Apartman kapısından girdik ama yolunda gitmeyen bir şeyler olduğu bizim dairemizden gelen ağlama seslerinden anlaşılıyordu. Birbirimize baktık bir süre anlamsızca. Sonra aynı anda olabileceğimiz en çevik şekilde kapıya dayandık. Harry zili çalarken ben parmağımla kapıya vuruyordum.

"Lottie! Benim, Louis. Sakin ol ve kapıyı aç lütfen." Yaklaşık beş dakika öylece bekledik. Kapının arkasındaki kilitlerin sesi gelince biraz sakinleştiğini anlayıp derin bir nefes aldım. Ağlamaktan şişmiş gözleri ve kucağındaki Daisy'i kapının arkasından görünce kapıyı hızla ittirerek içeri girdim. Harry de Lottie'nin paçasına yapışmış Phoebe'yi kucaklayarak peşimden koştu. Salondaki koltukta yarı baygın yatan Fizzy'e uzun uzun baktım. Onu hiç bu kadar savunmasız ve güçsüz gördüğümü hatırlamıyordum. Harry kucağındaki şok olmuş küçük kızı bana vererek Fizzy'nin yanına çöktü.
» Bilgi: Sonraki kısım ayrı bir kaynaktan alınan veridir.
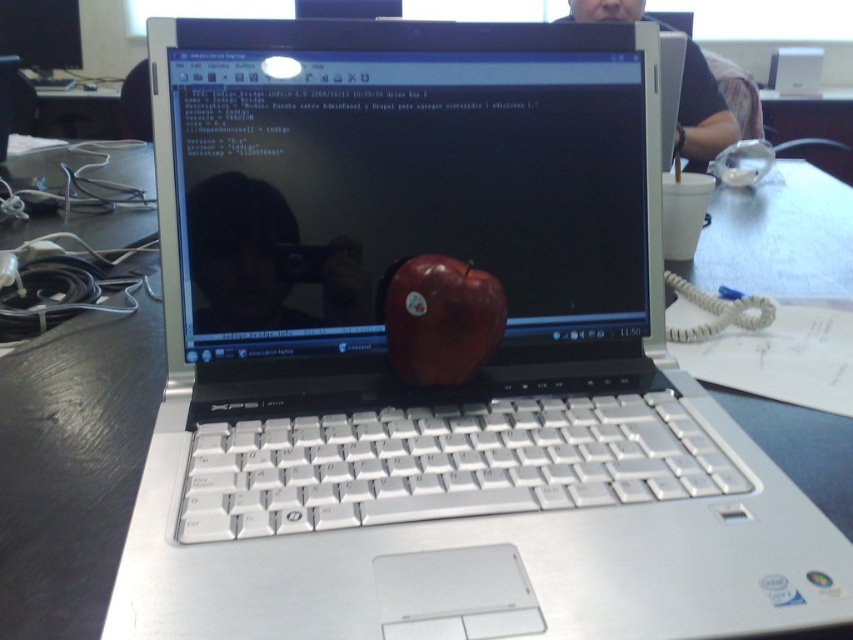 Which is in front, point (637, 212) or point (422, 304)?

Point (422, 304) is more forward.

Is glossy plastic computer screen at center behind shiny red apple at center?

Yes, it is behind shiny red apple at center.

The height and width of the screenshot is (640, 853). Identify the location of glossy plastic computer screen at center. (402, 179).

Find the location of a particular element. glossy plastic computer screen at center is located at coordinates (402, 179).

Describe the element at coordinates (402, 179) in the screenshot. I see `glossy plastic computer screen at center` at that location.

Between point (564, 330) and point (685, 76), which one is positioned behind?

The point (685, 76) is more distant.

Locate an element on the screen. The width and height of the screenshot is (853, 640). glossy plastic computer screen at center is located at coordinates (402, 179).

Can you confirm if shiny red apple at center is wider than matte black laptop at center?

No, shiny red apple at center is not wider than matte black laptop at center.

Does shiny red apple at center have a larger size compared to matte black laptop at center?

"Başta anlamadım ama şimdi... gözleri kıpkırmızı, titriyor ve çok terlemiş. Kabul etmek zor gelebilir ama, yoksunluk krizi geçiriyor."

Lottie ve ben şaşkın ifadelerle birbirimize bakarken Lottie kucağındaki çocuğu yavaşça yere indirdi.

"Ablacım, kardeşini de al, Louis abinizin odasında oyalanın biraz olur mu? Biz hemen geliriz yanınıza." Korkulu gözlerle bakan ikizler el ele tutuşarak benim odama gittiler.

"Lottie, uyuşturucu kullandığını biliyor muydun?" Kırgın sesime karşılık kafasını iki yana salladı. O da kabul etmekte zorlanıyor gibiydi.

"Hayır. Buradayken hiç kullanmamış olmalı. Gerçekten uzun zamandır o koltukta öylece yatıyor. Bir şey olmasından korkuyorum."

"Şey, konuşmanızı bölmek istemedim ama böyle kritik yapmaya devam mı edeceksiniz? Çözüm bulsanız iyi olur çünkü kardeşiniz cidden iyi durumda değil." Harry bizi gerçekliğe doğru çekince çözüm arar gibi birbirimize baktık.

"Kendimi kahraman gibi göstermek istemezdim ama sizin bir şey yapacağınız yok. Yanımda biraz kokain var, şimdilik verip bundan sonrası için rehabilitasyon düşünün derim." Her ne kadar kullanmasını istemiyor olsam da bu seferlik izin vermek zorundaydım. Annemden sonra kardeşimi kaybedecek olmak, bir daha uzun süre ölü gibi yaşamama neden olabilirdi. Ben onay verince Harry bir kitap alarak beyaz tozu çizgi halinde üstüne döktü. Nefesleri sıklaşan Fizzy zorlukla tozu burnundan çektiğinde derin bir nefes alarak yorgun bedenini tekrar kanepeye bıraktı. O uyuklamaya başlayınca biz de çözüm düşünmeye başlamıştık.

Ama, minik toplantımız ikizlerin bağırarak salona girmesiyle başlamadan bitti.

"Abla, biz abimin odasında oyuncak bulduk." Lottie kaşlarını çatıp bana bakınca ben de anlamamış ifademi takınıp kızlara döndüm.

"Abiş özür dileriz çekmecelerini karıştırdık. Ama çok güzel oyuncaklar vardı, baaak."

Arkalarında sakladıkları büyük boy dildo, tüylü kelepçe, kayganlaştırıcı, kırbaç ve jartiyer parçalarını önümüze attıklarında Lottie gözlerini büyüttü, ben domates gibi kıpkırmızı oldum ve Harry...

Beş dakika önce hıçkırıkların yankılandığı küçük dairemizde, Harry'nin acımasız ve güçlü kahkahaları yer bulmuştu şimdi de.